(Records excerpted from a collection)
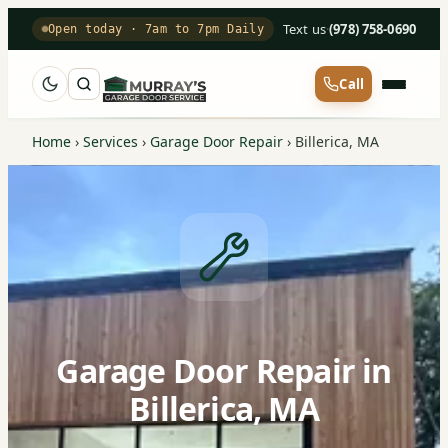
Text us
·
(978) 758-0690
Open today · 7am to 7pm Daily
Call
Home
›
Services
›
Garage Door Repair
›
Billerica, MA
Garage Door Repair in
Billerica, MA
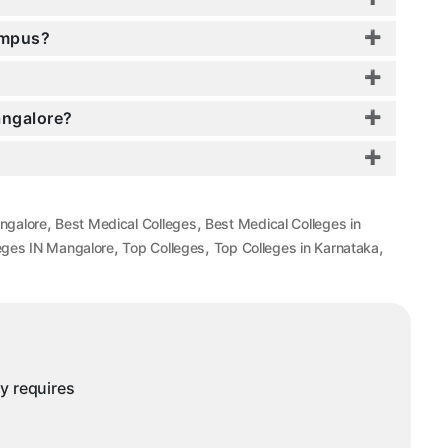
ampus?
angalore?
,
,
angalore
Best Medical Colleges
Best Medical Colleges in
,
,
,
eges IN Mangalore
Top Colleges
Top Colleges in Karnataka
ny requires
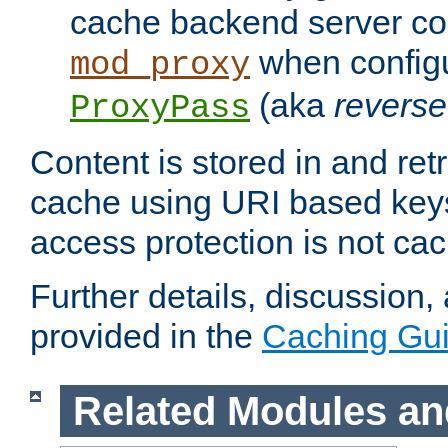
cache backend server con
when config
mod_proxy
(aka
reverse
ProxyPass
Content is stored in and ret
cache using URI based keys
access protection is not ca
Further details, discussion
provided in the
Caching Gu
Related Modules an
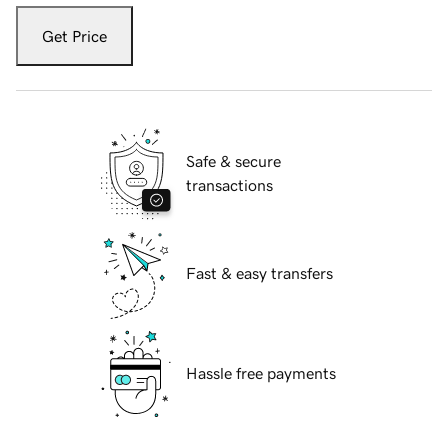
Get Price
Safe & secure
transactions
Fast & easy transfers
Hassle free payments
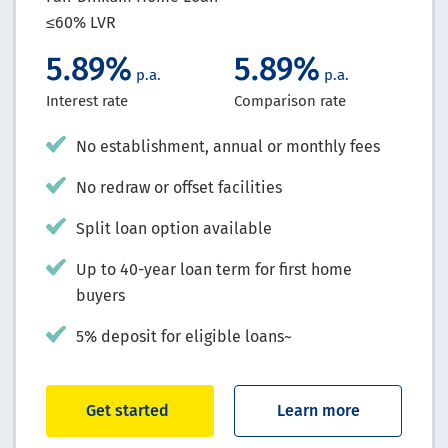
≤60% LVR
5.89%
5.89%
p.a.
p.a.
Interest rate
Comparison rate
No establishment, annual or monthly fees
No redraw or offset facilities
Split loan option available
Up to 40-year loan term for first home
buyers
5% deposit for eligible loans~
Get started
Learn more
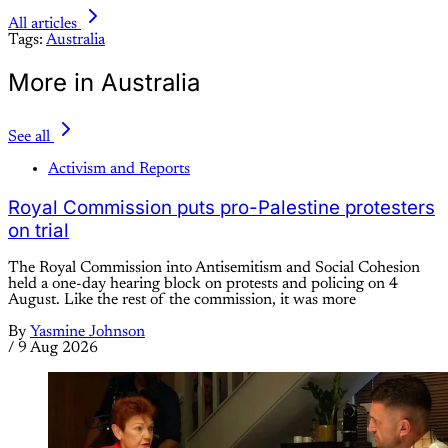
All articles
Tags:
Australia
More in Australia
See all
Activism and Reports
Royal Commission puts pro-Palestine protesters
on trial
The Royal Commission into Antisemitism and Social Cohesion
held a one-day hearing block on protests and policing on 4
August. Like the rest of the commission, it was more
By
Yasmine Johnson
/
9 Aug 2026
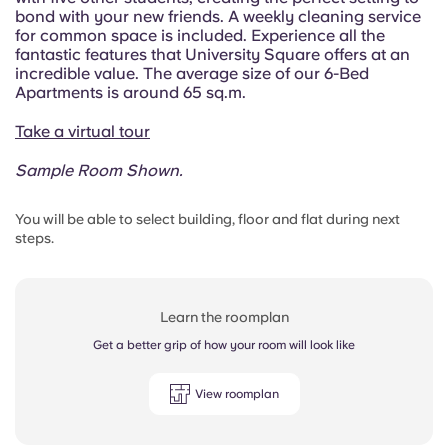
bond with your new friends.
A weekly cleaning service
for common space is included.
Experience all the
fantastic features that University Square offers at an
incredible value. The average size of our 6-Bed
Apartments is around 65 sq.m.
Take a virtual tour
Sample Room Shown.
You will be able to select building, floor and flat during next
steps.
Learn the roomplan
Get a better grip of how your room will look like
View roomplan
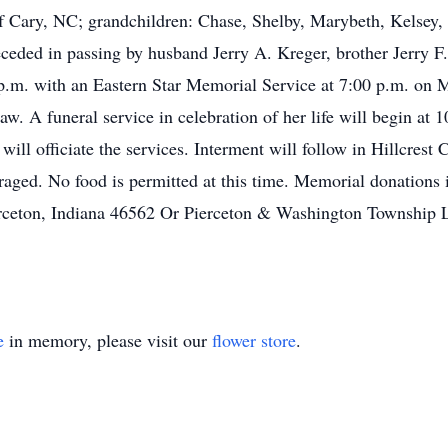
Cary, NC; grandchildren: Chase, Shelby, Marybeth, Kelsey, Ho
eceded in passing by husband Jerry A. Kreger, brother Jerry 
0 p.m. with an Eastern Star Memorial Service at 7:00 p.m. o
. A funeral service in celebration of her life will begin at
will officiate the services. Interment will follow in Hillcrest
uraged. No food is permitted at this time. Memorial donations
erceton, Indiana 46562 Or Pierceton & Washington Township L
e
in memory, please visit our
flower store
.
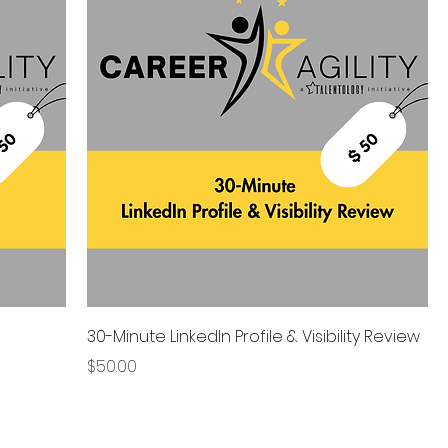
30-Minute LinkedIn Profile & Visibility Review
Price
$50.00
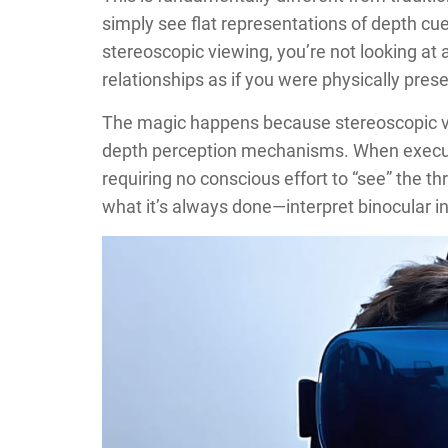
simply see flat representations of depth cues
stereoscopic viewing, you’re not looking at 
relationships as if you were physically prese
The magic happens because stereoscopic vie
depth perception mechanisms. When executed
requiring no conscious effort to “see” the t
what it’s always done—interpret binocular inp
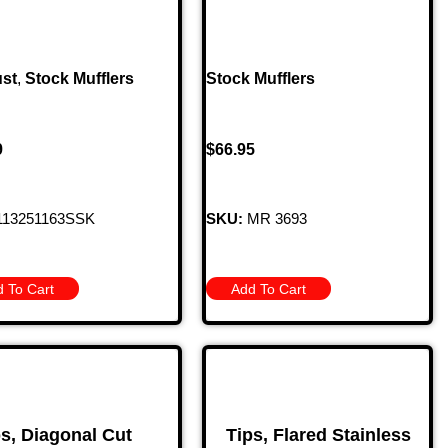
st
,
Stock Mufflers
Stock Mufflers
9
$
66.95
13251163SSK
SKU:
MR 3693
 To Cart
Add To Cart
ps, Diagonal Cut
Tips, Flared Stainless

#### Exercise
Each record is to be written out exactly. No picture goes in.

#### Response box
Text us
·
(978) 758-0690
Open today · 7am to 7pm Daily
Call
Home
›
Services
›
Garage Door Repair
›
Billerica, MA
Garage Door Repair in
Billerica, MA
ampus?
angalore?
,
,
angalore
Best Medical Colleges
Best Medical Colleges in
,
,
,
eges IN Mangalore
Top Colleges
Top Colleges in Karnataka
ny requires
cache backend server con
when config
mod_proxy
(aka
reverse
ProxyPass
Content is stored in and ret
cache using URI based keys
access protection is not ca
Further details, discussion
provided in the
Caching Gu
Related Modules an
Get Price
Safe & secure
transactions
Fast & easy transfers
Hassle free payments
≤60% LVR
5.89%
5.89%
p.a.
p.a.
Interest rate
Comparison rate
No establishment, annual or monthly fees
No redraw or offset facilities
Split loan option available
Up to 40-year loan term for first home
buyers
5% deposit for eligible loans~
Get started
Learn more
All articles
Tags:
Australia
More in Australia
See all
Activism and Reports
Royal Commission puts pro-Palestine protesters
on trial
The Royal Commission into Antisemitism and Social Cohesion
held a one-day hearing block on protests and policing on 4
August. Like the rest of the commission, it was more
By
Yasmine Johnson
/
9 Aug 2026
bond with your new friends.
A weekly cleaning service
for common space is included.
Experience all the
fantastic features that University Square offers at an
incredible value. The average size of our 6-Bed
Apartments is around 65 sq.m.
Take a virtual tour
Sample Room Shown.
You will be able to select building, floor and flat during next
steps.
Learn the roomplan
Get a better grip of how your room will look like
View roomplan
Cary, NC; grandchildren: Chase, Shelby, Marybeth, Kelsey, Ho
eceded in passing by husband Jerry A. Kreger, brother Jerry 
0 p.m. with an Eastern Star Memorial Service at 7:00 p.m. o
. A funeral service in celebration of her life will begin at
will officiate the services. Interment will follow in Hillcrest
uraged. No food is permitted at this time. Memorial donations
erceton, Indiana 46562 Or Pierceton & Washington Township L
e
in memory, please visit our
flower store
.
30-Minute LinkedIn Profile & Visibility Review
Price
$50.00
simply see flat representations of depth cues
stereoscopic viewing, you’re not looking at 
relationships as if you were physically prese
The magic happens because stereoscopic vie
depth perception mechanisms. When executed
requiring no conscious effort to “see” the t
what it’s always done—interpret binocular inp
st
,
Stock Mufflers
Stock Mufflers
9
$
66.95
13251163SSK
SKU:
MR 3693
 To Cart
Add To Cart
ps, Diagonal Cut
Tips, Flared Stainless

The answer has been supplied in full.